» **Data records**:
========

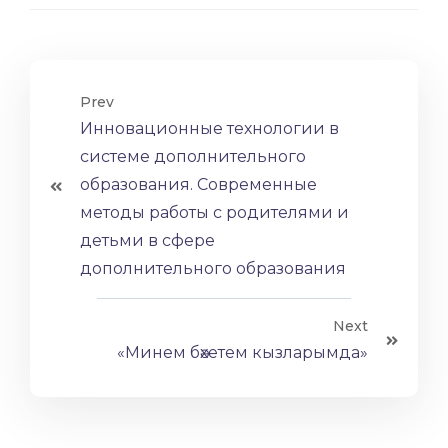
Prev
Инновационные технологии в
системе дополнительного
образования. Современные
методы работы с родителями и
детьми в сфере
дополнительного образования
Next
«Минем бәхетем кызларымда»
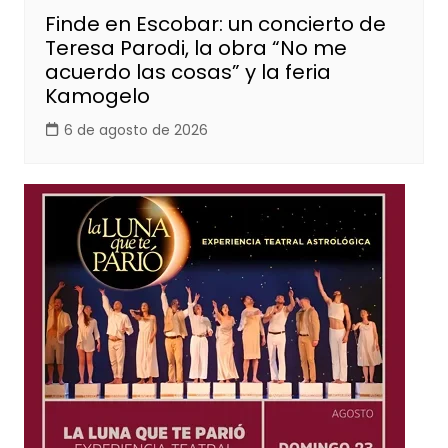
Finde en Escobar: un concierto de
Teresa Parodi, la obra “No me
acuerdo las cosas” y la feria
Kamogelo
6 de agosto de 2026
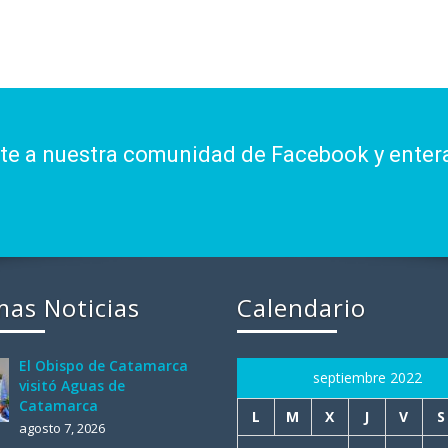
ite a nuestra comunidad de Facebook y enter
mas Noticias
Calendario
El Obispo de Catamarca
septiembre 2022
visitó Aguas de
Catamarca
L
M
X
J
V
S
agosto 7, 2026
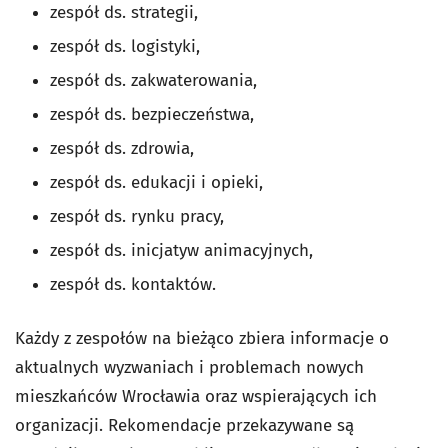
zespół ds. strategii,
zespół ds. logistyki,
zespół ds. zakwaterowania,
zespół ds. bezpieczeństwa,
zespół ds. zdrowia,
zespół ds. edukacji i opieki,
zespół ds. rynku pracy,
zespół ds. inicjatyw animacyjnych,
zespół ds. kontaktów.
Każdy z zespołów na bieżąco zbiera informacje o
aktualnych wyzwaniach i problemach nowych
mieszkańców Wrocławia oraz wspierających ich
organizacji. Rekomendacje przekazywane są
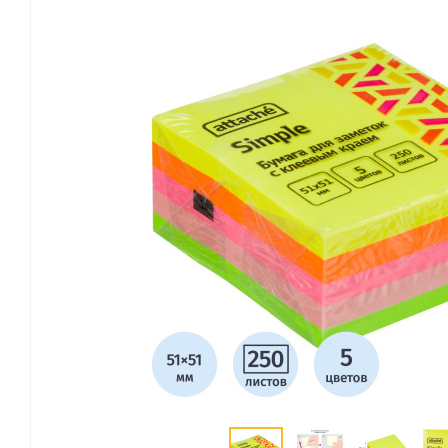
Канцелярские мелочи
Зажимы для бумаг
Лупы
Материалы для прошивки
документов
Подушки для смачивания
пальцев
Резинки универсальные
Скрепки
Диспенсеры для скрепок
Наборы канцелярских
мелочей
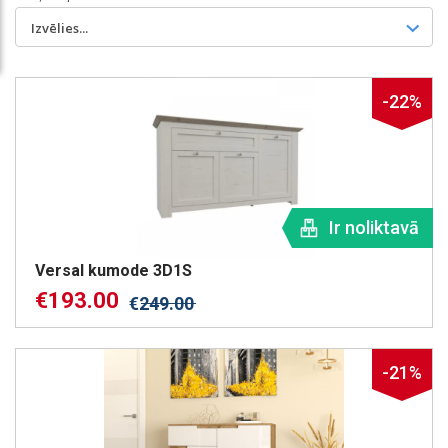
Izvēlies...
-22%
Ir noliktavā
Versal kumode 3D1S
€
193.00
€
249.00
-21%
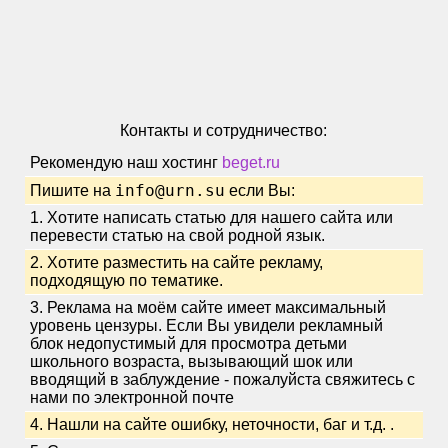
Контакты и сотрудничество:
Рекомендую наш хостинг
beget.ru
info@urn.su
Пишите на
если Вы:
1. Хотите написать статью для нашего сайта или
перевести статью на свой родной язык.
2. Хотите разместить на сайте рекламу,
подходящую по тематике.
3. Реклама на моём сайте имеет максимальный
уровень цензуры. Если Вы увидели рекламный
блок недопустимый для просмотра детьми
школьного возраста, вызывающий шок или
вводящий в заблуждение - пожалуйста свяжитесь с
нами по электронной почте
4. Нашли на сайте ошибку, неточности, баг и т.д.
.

========

» **Work instruction**: Write out the records once more, word for word, though without the pictures they contain.

» **Solution to the problem**:
Prev
Инновационные технологии в
системе дополнительного
образования. Современные
методы работы с родителями и
детьми в сфере
дополнительного образования
Next
«Минем бәхетем кызларымда»
Finde en Escobar: un concierto de
Teresa Parodi, la obra “No me
acuerdo las cosas” y la feria
Kamogelo
6 de agosto de 2026
ite a nuestra comunidad de Facebook y enter
mas Noticias
Calendario
El Obispo de Catamarca
septiembre 2022
visitó Aguas de
Catamarca
L
M
X
J
V
S
agosto 7, 2026
zespół ds. strategii,
zespół ds. logistyki,
zespół ds. zakwaterowania,
zespół ds. bezpieczeństwa,
zespół ds. zdrowia,
zespół ds. edukacji i opieki,
zespół ds. rynku pracy,
zespół ds. inicjatyw animacyjnych,
zespół ds. kontaktów.
Każdy z zespołów na bieżąco zbiera informacje o
aktualnych wyzwaniach i problemach nowych
mieszkańców Wrocławia oraz wspierających ich
organizacji. Rekomendacje przekazywane są
Канцелярские мелочи
Зажимы для бумаг
Лупы
Материалы для прошивки
документов
Подушки для смачивания
пальцев
Резинки универсальные
Скрепки
Диспенсеры для скрепок
Наборы канцелярских
мелочей
Izvēlies...
-22%
Ir noliktavā
Versal kumode 3D1S
€
193.00
€
249.00
-21%
Контакты и сотрудничество:
Рекомендую наш хостинг
beget.ru
info@urn.su
Пишите на
если Вы:
1. Хотите написать статью для нашего сайта или
перевести статью на свой родной язык.
2. Хотите разместить на сайте рекламу,
подходящую по тематике.
3. Реклама на моём сайте имеет максимальный
уровень цензуры. Если Вы увидели рекламный
блок недопустимый для просмотра детьми
школьного возраста, вызывающий шок или
вводящий в заблуждение - пожалуйста свяжитесь с
нами по электронной почте
4. Нашли на сайте ошибку, неточности, баг и т.д.
.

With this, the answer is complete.